The following is courtesy of the U.S. Fish and Wildlife Service:
The U.S. Fish and Wildlife Service is proposing to designate approximately 1,413,305 acres of critical habitat in northwestern California and coastal Oregon for the coastal distinct population segment of the Pacific marten, also known as the coastal marten. The proposed critical habitat area for the species includes approximately 1,271,828 acres of federal, 25,875 acres of state, 26,126 acres of Tribal and 89,475 acres of private land.
The coastal marten is a cat-sized mammal in the weasel family. The species has lost over 90% of its historical range and currently exists in four small, isolated populations in northern coastal California and coastal Oregon.
The Service listed the marten as threatened under the Endangered Species Act (ESA) in October 2020. Loss of habitat, catastrophic wildfire, exposure to toxins from unlawful marijuana grow sites and impacts from vegetation management were determined to be key factors in the marten’s decline.
“Designating critical habitat helps the Service focus conservation efforts where they are needed most,” said Paul Souza, regional director for the Service’s California-Great Basin Region. “If finalized, the proposed critical habitat rule would help us work more effectively with our federal and state partners to preserve habitat that is essential for the recovery of this imperiled species.”

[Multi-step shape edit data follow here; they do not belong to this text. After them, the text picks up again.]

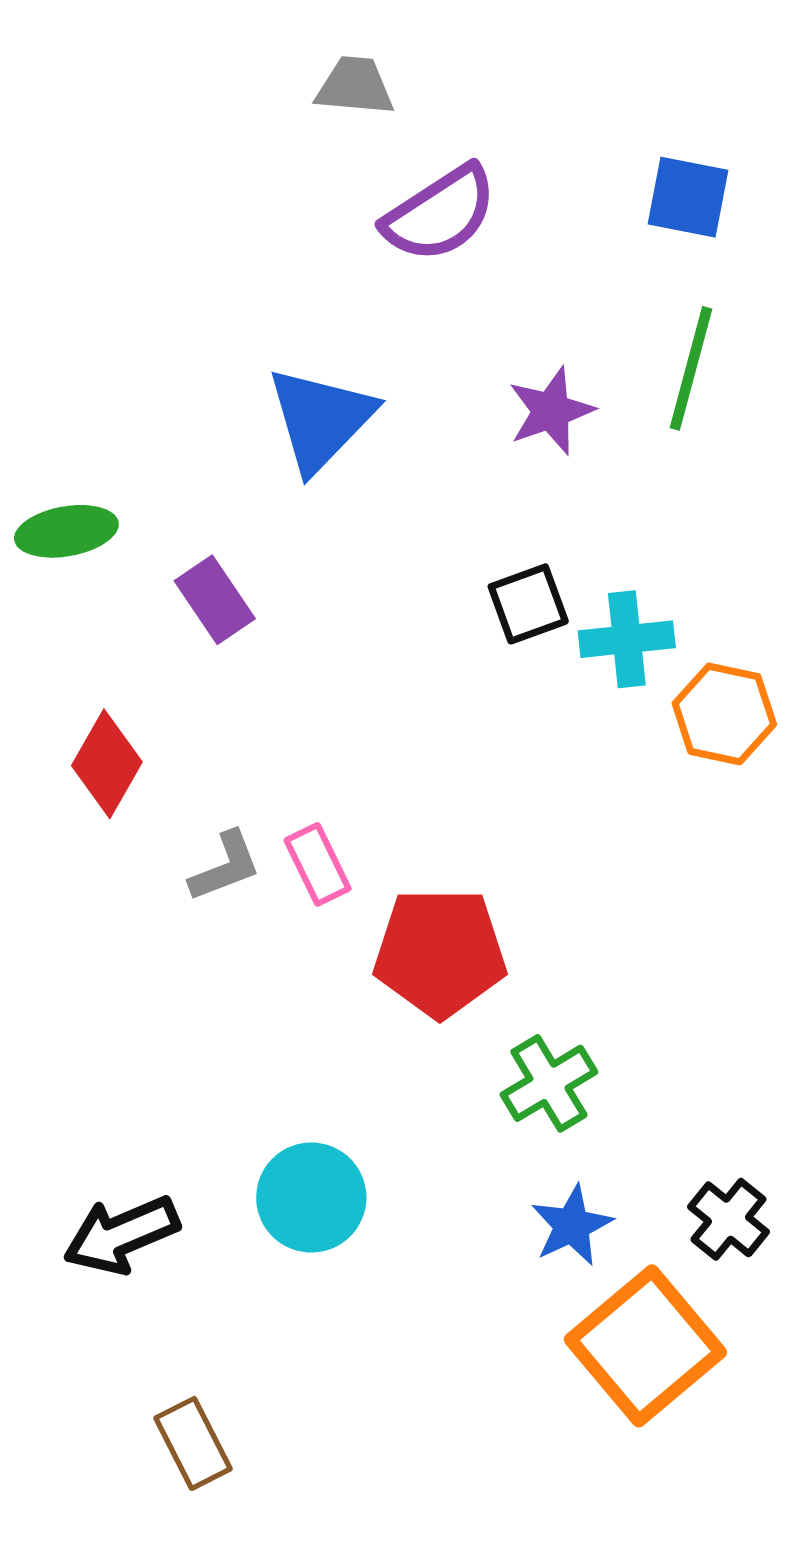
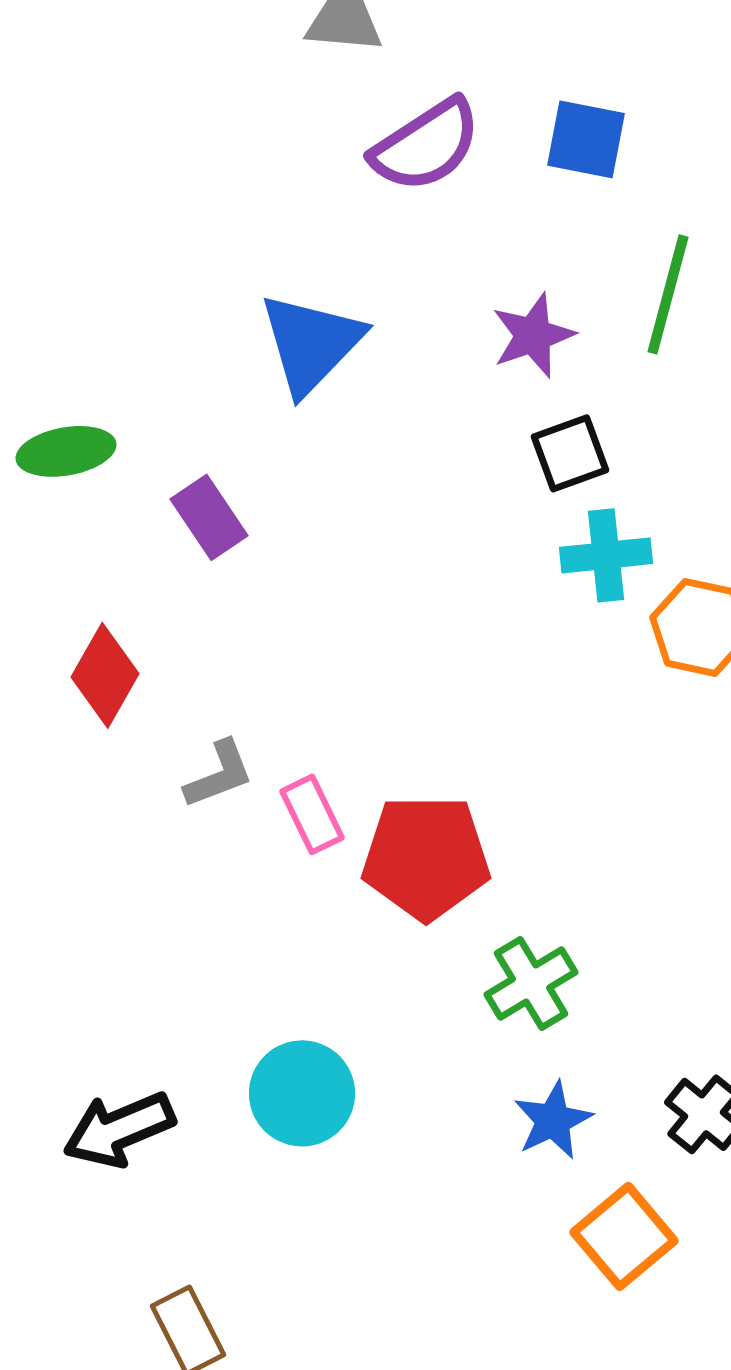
blue square: (688, 197) -> (586, 139), moved
black square: (528, 604) -> (570, 453), moved
pink rectangle: (318, 864) -> (312, 814), moved
orange square: (645, 1346) -> (624, 1236), size x0.7

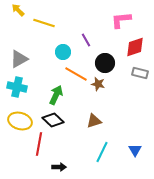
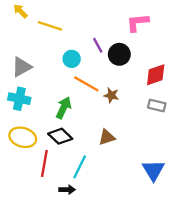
red diamond: (135, 47) -> (156, 75), moved
black circle: (105, 63) -> (119, 54), moved
gray rectangle: (140, 73) -> (157, 105), moved
blue triangle: (135, 150) -> (153, 170), size x1.5
cyan line: (102, 152) -> (80, 167), moved

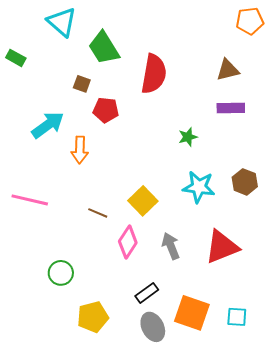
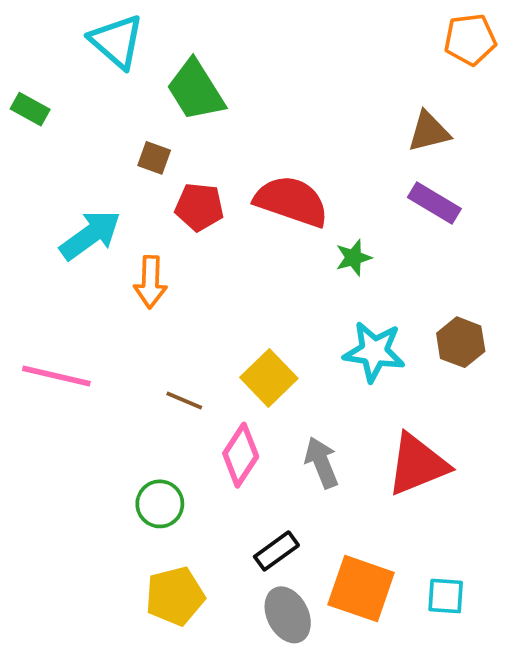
red semicircle: (154, 74) -> (291, 201), moved, turned -81
purple rectangle: (231, 108) -> (434, 203), turned 32
green circle: (61, 273) -> (160, 504), moved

Critical habitat designation requires federal agencies to ensure that actions they plan to undertake, fund or authorize do not destroy or adversely modify that habitat. It does not establish a wildlife refuge, allow the government or public to access private lands or require non-federal landowners to restore habitat or recover species.
The proposed critical habitat rule will publish in the Federal Register on October 25, 2021, opening a 60-day public comment period. The Service will consider comments from all interested parties received by December 27, 2021. Information on how to submit comments is available at www.regulations.gov by searching under docket number FWS–R8–ES–2020–0151.
The U.S. Fish and Wildlife Service works with others to conserve, protect and enhance fish, wildlife, plants and their habitats for the continuing benefit of the American people. For more information about our work and the people who make it happen, visit https://www.fws.gov/cno/or connect with us via Facebook, Twitter, YouTube and Flickr.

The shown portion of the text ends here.